--- EXERCISE REQUIREMENTS ---
Answer with the number of lines in the listing below that contain the word "Alapítvány", and nothing else.

--- ENTRIES SUPPLIED ---
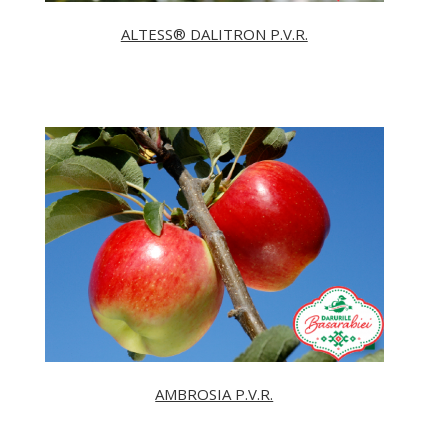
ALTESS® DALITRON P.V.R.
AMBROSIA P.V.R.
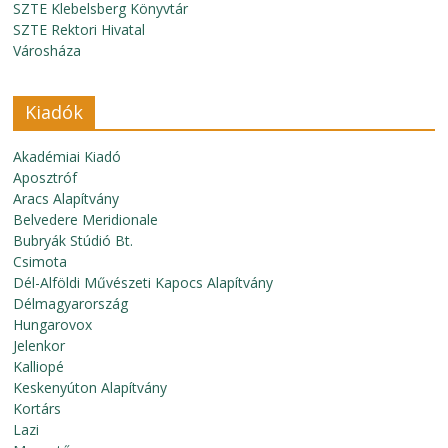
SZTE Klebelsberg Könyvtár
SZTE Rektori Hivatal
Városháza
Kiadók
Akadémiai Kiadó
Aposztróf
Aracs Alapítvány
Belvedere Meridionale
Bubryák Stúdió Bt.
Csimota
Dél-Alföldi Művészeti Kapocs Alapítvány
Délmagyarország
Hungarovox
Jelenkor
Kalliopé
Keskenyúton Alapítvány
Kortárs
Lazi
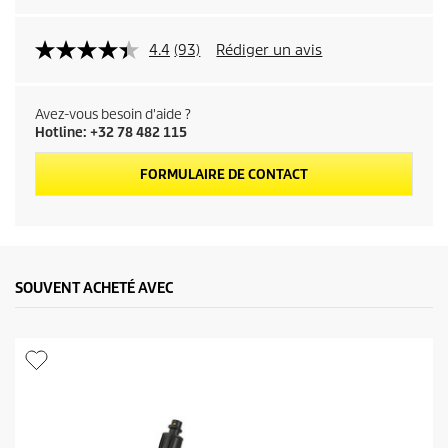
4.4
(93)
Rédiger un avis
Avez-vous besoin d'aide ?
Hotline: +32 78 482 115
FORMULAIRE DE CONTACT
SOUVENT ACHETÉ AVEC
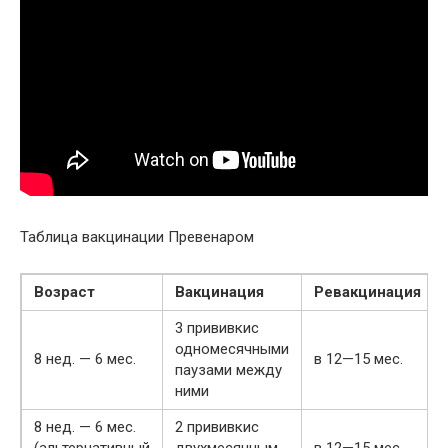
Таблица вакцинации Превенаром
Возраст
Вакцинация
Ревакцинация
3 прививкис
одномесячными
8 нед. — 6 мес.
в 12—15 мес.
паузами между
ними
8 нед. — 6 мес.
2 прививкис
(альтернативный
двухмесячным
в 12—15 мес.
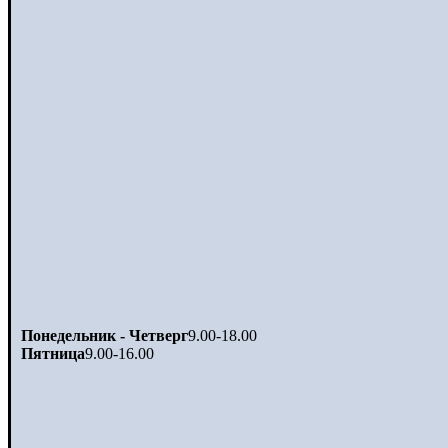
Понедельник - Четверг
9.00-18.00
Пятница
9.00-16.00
==
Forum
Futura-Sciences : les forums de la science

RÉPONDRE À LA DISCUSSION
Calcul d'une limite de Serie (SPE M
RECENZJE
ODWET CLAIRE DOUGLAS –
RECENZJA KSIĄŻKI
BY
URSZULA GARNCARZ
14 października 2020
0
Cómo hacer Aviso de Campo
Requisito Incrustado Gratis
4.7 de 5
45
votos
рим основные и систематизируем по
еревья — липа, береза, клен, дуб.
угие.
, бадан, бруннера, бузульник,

--- SOLUTION TO THE EXERCISE ---
3